The task:
In the records below, how many lines hold the word "activity"? Give only the number.

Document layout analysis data
[Start of section]

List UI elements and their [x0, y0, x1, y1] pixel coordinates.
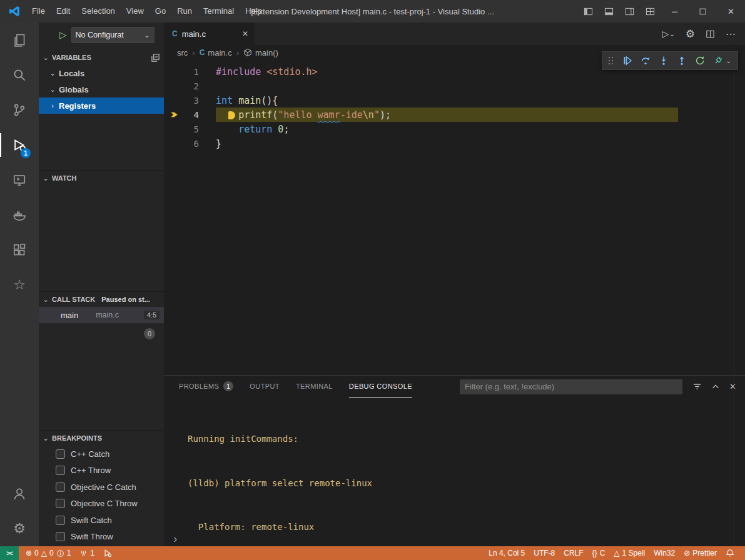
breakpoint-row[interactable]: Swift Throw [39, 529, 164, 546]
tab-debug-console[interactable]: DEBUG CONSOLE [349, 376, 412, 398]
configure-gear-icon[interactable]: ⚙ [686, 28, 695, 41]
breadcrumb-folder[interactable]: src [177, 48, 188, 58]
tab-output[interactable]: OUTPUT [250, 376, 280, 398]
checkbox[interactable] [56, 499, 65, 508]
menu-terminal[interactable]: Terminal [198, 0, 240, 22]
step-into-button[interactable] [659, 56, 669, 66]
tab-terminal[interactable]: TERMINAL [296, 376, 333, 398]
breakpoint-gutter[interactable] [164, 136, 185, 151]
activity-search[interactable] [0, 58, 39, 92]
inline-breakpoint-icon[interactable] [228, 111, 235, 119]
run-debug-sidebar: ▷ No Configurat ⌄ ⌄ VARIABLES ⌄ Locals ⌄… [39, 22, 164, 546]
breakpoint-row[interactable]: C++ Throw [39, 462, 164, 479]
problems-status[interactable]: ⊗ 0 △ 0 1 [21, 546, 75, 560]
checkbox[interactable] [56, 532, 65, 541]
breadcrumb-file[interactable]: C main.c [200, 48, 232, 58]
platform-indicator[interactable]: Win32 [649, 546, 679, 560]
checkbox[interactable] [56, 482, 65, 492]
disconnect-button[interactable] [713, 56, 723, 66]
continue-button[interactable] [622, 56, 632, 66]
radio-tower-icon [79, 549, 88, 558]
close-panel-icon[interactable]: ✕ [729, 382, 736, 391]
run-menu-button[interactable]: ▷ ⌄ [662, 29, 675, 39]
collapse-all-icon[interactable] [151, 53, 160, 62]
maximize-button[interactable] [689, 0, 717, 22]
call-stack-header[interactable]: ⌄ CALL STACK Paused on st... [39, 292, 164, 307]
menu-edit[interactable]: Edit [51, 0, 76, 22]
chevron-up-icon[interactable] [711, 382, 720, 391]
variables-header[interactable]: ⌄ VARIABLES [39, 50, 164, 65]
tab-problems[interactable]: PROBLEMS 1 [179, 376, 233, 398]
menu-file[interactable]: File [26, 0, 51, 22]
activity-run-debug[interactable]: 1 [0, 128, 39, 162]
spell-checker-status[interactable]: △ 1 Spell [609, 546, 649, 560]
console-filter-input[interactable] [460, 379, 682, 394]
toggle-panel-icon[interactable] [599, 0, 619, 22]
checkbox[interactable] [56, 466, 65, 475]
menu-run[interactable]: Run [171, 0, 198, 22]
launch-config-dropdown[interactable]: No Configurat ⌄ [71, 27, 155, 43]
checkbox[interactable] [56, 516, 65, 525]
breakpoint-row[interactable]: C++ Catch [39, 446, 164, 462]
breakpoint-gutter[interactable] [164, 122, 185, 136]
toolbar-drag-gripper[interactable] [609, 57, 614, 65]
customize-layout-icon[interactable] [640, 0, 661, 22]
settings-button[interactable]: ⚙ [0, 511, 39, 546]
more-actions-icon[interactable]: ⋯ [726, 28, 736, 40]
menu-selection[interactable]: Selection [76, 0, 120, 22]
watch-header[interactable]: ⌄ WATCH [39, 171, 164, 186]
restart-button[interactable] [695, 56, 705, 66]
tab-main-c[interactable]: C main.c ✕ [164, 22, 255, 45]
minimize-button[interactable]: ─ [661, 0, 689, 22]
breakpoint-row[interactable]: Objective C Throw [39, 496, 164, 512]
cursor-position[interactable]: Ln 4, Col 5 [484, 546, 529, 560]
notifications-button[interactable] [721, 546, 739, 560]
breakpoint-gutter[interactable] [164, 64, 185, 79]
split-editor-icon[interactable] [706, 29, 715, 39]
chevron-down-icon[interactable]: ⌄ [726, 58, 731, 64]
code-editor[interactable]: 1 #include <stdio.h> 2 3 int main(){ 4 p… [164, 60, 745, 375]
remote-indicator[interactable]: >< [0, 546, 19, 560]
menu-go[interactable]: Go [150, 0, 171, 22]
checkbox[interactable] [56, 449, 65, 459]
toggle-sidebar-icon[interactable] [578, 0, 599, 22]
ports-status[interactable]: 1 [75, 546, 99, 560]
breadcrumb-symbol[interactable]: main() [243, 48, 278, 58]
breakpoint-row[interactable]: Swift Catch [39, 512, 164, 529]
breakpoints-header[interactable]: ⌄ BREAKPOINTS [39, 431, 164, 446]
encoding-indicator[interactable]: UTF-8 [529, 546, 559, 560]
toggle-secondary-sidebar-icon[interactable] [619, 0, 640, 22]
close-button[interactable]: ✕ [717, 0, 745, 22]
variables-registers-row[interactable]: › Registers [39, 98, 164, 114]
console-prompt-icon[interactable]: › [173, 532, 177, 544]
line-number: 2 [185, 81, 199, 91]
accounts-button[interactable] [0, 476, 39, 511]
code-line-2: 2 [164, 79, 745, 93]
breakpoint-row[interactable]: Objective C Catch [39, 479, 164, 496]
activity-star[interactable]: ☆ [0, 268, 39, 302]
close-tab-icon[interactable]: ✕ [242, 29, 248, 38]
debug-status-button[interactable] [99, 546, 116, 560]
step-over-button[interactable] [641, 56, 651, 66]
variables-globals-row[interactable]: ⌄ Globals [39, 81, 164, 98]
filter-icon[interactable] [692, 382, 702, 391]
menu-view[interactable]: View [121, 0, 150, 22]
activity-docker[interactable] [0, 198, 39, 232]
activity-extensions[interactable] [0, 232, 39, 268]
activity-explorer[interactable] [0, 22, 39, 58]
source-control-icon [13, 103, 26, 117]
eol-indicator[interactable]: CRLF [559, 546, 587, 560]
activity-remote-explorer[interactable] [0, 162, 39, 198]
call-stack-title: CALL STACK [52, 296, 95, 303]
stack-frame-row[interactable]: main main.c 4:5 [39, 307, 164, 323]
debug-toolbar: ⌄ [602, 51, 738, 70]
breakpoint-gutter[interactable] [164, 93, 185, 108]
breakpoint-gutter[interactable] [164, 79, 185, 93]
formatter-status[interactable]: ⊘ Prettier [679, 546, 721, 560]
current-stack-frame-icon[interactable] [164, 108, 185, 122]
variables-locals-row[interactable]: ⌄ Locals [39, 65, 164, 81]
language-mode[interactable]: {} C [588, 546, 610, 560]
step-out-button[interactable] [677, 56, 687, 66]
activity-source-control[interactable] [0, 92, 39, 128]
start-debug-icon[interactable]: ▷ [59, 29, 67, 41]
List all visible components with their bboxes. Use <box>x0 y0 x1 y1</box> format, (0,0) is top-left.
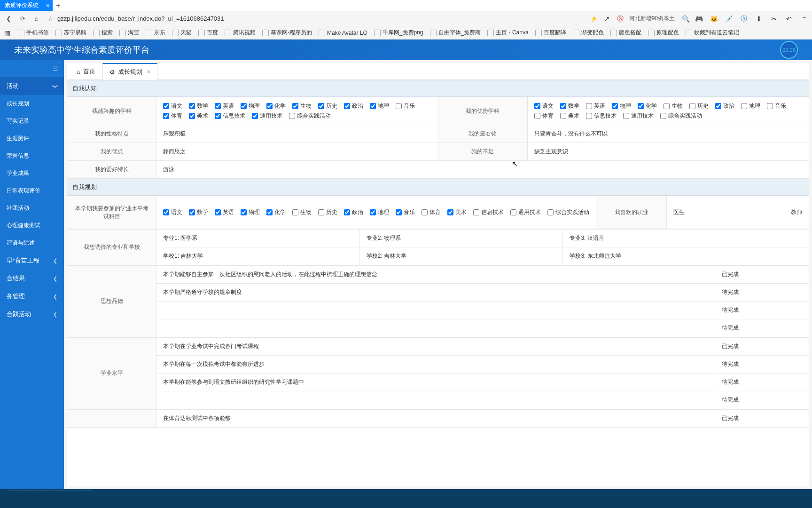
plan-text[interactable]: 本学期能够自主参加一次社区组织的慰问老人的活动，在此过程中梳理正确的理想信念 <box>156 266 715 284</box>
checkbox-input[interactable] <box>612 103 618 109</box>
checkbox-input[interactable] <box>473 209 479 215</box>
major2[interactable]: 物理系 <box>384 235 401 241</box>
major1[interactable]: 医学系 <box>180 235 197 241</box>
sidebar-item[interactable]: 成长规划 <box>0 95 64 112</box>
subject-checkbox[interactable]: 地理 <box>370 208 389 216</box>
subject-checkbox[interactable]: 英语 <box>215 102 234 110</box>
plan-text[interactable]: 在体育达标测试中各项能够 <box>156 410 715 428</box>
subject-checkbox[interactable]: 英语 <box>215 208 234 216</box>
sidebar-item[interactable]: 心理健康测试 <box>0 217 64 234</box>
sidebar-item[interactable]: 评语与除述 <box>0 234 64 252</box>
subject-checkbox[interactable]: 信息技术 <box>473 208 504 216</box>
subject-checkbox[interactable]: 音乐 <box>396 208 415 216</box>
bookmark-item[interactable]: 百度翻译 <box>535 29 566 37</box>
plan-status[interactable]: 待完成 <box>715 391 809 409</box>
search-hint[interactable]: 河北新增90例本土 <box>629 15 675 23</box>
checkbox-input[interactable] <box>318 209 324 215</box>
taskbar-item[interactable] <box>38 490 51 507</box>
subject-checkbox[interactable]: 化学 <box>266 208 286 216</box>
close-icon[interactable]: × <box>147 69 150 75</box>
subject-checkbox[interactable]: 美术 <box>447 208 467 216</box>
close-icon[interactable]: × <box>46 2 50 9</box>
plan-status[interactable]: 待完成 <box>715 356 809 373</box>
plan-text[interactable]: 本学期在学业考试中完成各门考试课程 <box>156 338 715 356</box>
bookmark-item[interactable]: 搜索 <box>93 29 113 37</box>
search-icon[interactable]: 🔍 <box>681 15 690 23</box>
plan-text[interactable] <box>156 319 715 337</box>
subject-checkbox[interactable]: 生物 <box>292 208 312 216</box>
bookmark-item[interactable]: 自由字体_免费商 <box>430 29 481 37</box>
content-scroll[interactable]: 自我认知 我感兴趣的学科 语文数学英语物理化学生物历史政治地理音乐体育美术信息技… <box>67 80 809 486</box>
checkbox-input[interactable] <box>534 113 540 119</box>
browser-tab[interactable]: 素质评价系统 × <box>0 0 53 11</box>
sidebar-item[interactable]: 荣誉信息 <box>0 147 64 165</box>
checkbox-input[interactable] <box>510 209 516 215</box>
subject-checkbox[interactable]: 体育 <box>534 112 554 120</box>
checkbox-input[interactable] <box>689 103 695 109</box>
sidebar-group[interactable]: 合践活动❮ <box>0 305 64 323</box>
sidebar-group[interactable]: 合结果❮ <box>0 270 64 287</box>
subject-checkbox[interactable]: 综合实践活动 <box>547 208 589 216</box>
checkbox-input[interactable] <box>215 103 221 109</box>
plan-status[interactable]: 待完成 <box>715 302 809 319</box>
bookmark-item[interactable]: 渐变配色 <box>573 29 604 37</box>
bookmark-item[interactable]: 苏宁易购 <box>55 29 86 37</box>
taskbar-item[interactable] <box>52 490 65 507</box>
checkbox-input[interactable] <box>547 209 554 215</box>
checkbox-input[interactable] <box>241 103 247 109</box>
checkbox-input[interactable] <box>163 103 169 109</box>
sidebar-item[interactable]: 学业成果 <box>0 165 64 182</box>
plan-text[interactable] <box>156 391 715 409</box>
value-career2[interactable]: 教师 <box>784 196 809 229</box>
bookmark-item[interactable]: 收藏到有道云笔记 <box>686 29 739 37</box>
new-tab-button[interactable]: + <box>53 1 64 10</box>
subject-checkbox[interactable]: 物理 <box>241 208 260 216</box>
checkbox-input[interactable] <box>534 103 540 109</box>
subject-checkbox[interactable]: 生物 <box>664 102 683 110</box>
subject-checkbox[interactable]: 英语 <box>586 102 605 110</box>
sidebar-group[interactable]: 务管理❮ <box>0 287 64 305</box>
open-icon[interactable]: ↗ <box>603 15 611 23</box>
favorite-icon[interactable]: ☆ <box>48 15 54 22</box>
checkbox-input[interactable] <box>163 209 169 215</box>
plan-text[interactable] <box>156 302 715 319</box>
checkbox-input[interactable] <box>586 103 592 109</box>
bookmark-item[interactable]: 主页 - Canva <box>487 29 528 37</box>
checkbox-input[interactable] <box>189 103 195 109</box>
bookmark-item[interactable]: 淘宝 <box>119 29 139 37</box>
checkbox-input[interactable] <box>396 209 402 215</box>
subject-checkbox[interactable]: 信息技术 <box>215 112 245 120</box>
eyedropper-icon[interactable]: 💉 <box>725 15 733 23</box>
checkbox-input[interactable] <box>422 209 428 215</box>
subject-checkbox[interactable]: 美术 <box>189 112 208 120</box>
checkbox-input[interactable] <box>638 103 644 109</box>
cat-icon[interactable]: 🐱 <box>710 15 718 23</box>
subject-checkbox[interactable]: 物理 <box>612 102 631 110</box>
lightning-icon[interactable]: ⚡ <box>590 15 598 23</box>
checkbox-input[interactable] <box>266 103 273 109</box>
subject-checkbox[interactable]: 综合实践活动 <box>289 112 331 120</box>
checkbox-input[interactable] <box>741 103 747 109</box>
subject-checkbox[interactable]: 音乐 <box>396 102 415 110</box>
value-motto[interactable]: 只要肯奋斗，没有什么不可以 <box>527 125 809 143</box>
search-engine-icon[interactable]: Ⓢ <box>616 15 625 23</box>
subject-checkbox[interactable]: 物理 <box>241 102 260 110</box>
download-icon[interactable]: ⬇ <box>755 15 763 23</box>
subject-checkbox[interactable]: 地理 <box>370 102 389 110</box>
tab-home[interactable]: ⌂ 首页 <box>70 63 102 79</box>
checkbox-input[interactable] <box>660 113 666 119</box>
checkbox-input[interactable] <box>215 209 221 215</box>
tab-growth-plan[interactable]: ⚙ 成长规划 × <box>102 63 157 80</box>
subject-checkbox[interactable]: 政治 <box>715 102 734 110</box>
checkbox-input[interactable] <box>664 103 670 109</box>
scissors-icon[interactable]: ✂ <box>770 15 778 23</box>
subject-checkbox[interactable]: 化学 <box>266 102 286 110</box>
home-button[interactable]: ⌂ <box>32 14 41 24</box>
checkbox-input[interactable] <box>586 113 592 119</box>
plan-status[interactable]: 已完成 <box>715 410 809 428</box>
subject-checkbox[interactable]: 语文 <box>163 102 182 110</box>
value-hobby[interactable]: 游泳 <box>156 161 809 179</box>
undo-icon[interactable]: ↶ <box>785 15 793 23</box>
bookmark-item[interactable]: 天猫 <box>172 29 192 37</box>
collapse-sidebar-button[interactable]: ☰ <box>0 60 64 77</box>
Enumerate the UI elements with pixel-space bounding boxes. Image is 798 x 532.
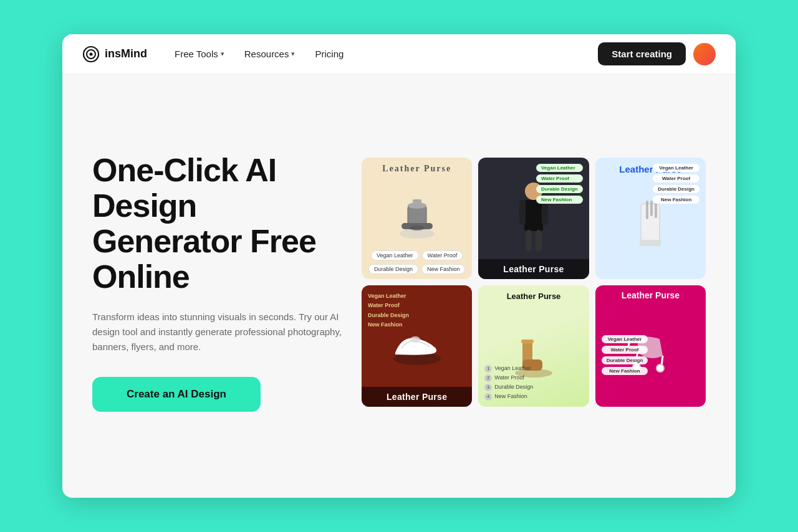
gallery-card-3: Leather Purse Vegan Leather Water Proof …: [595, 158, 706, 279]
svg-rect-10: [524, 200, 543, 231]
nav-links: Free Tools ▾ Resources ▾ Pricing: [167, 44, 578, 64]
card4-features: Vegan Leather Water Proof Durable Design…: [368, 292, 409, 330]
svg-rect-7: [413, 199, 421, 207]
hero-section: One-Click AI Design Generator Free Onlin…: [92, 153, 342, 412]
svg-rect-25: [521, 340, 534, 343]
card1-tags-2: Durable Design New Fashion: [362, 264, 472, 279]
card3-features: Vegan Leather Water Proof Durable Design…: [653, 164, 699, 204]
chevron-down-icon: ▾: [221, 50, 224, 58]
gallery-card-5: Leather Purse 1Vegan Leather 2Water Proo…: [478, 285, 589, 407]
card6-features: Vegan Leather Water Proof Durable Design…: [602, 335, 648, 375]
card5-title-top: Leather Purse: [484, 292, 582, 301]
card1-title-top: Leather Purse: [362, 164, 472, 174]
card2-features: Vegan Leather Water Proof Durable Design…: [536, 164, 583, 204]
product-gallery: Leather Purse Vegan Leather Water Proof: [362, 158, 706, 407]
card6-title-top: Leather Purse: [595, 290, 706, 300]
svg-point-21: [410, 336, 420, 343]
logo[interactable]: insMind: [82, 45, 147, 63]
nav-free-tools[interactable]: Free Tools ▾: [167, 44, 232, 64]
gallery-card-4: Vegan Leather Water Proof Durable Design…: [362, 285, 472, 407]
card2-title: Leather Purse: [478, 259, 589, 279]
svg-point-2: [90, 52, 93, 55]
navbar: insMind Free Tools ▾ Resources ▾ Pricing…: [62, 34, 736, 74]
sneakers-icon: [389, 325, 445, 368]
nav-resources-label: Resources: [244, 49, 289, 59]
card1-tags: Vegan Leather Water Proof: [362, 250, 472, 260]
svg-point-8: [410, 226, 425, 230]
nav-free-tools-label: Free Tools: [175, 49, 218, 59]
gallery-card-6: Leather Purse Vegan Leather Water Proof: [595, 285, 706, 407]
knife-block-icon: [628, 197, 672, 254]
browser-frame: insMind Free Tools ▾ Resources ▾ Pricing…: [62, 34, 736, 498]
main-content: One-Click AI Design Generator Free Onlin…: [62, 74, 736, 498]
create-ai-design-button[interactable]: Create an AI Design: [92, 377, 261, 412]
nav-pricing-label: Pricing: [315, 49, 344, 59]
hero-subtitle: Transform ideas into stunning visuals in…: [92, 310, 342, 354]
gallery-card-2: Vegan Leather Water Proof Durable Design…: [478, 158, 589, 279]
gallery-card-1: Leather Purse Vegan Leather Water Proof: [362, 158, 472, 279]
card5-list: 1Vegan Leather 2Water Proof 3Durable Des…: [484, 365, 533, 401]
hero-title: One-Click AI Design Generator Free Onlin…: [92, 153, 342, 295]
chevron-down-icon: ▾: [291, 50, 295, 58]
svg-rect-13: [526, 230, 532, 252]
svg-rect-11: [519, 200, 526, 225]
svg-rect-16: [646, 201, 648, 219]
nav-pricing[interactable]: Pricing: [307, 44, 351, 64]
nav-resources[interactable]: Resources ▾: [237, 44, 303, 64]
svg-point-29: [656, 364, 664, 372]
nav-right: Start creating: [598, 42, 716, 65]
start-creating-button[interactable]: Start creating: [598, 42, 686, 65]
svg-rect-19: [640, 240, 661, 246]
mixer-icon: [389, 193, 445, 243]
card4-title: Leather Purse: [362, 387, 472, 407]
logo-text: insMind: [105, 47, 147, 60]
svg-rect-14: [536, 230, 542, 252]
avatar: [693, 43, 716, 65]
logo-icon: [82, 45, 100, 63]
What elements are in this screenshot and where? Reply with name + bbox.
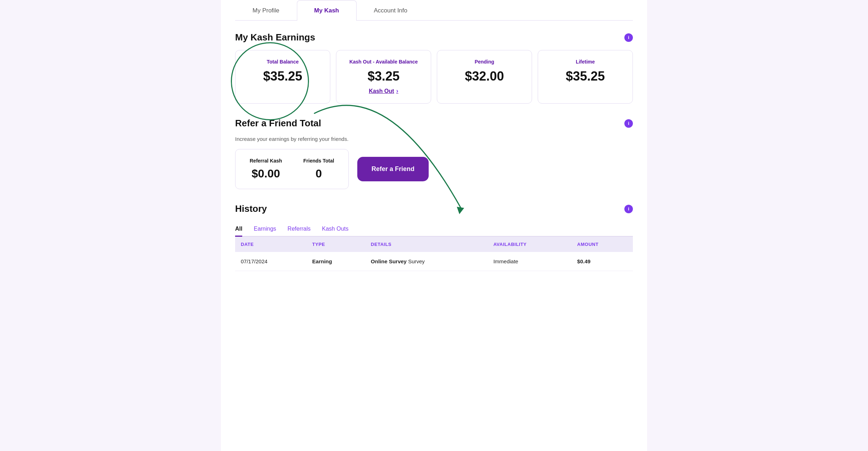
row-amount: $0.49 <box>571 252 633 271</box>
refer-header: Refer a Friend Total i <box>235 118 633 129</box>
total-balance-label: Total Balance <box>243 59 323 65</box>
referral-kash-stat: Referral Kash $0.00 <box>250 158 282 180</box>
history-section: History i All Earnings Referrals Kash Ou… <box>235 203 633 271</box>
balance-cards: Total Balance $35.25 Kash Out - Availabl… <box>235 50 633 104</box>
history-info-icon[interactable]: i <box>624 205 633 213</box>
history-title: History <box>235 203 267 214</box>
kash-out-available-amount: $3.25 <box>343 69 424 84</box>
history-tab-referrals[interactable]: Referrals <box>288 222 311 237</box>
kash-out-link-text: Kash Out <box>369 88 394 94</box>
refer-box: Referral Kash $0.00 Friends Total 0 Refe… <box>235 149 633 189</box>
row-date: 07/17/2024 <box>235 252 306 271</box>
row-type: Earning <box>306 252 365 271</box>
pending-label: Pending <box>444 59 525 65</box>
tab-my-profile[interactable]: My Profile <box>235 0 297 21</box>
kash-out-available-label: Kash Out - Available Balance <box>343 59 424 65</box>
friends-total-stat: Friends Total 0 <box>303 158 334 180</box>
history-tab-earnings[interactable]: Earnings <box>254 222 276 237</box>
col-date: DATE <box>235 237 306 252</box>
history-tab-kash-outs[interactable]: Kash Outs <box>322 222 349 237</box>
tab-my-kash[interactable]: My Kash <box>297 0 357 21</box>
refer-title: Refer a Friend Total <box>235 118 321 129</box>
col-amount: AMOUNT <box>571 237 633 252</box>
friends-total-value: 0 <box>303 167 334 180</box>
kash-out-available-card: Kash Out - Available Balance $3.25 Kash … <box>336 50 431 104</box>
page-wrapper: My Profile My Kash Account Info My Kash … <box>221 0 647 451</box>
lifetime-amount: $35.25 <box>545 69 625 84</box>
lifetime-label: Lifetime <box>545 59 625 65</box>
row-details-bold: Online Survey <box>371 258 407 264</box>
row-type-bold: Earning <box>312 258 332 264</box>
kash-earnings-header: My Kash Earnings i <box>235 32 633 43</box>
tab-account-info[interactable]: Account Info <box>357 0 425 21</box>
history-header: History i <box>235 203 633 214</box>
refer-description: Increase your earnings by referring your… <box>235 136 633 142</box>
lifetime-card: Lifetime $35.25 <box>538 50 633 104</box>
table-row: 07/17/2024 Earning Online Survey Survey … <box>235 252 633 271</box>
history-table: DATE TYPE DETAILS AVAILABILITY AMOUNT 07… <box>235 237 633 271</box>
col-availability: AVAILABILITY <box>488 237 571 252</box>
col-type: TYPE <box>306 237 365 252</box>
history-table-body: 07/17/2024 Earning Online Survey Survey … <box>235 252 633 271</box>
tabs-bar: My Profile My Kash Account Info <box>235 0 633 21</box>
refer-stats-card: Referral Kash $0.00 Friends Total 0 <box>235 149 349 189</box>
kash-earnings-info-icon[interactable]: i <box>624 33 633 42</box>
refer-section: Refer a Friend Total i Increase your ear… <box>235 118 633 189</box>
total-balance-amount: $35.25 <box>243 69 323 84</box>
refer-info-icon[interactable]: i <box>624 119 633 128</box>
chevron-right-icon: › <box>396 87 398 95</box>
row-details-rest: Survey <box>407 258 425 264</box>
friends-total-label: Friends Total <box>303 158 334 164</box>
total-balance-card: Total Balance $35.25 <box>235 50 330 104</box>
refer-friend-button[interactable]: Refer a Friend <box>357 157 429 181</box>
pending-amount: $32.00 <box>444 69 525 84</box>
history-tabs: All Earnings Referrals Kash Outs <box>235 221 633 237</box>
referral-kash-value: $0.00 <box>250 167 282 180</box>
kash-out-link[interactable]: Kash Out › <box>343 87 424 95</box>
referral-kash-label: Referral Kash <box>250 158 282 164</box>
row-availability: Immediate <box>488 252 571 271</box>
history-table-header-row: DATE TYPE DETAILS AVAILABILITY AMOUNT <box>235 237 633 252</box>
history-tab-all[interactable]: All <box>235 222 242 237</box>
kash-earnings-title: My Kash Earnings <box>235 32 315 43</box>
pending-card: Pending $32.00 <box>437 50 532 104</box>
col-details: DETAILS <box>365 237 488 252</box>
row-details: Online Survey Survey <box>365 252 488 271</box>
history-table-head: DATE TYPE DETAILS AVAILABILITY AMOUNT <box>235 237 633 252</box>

[End of section]

Output:
8